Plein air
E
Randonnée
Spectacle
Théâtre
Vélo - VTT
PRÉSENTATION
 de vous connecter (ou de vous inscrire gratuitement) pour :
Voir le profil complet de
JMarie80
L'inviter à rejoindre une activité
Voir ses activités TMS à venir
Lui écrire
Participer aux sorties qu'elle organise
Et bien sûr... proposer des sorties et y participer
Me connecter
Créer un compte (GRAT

************

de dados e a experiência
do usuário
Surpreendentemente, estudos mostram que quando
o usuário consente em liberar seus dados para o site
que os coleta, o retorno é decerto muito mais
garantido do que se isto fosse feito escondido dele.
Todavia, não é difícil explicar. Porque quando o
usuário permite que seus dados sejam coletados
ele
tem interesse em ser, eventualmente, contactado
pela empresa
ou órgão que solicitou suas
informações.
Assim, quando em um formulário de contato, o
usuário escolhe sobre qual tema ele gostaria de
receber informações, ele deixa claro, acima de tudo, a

************

§ **What you will do**:
All lines that contain the word "usuário" must be copied from the records above.

§ **Expected answer**:
do usuário
o usuário consente em liberar seus dados para o site
usuário permite que seus dados sejam coletados
usuário escolhe sobre qual tema ele gostaria de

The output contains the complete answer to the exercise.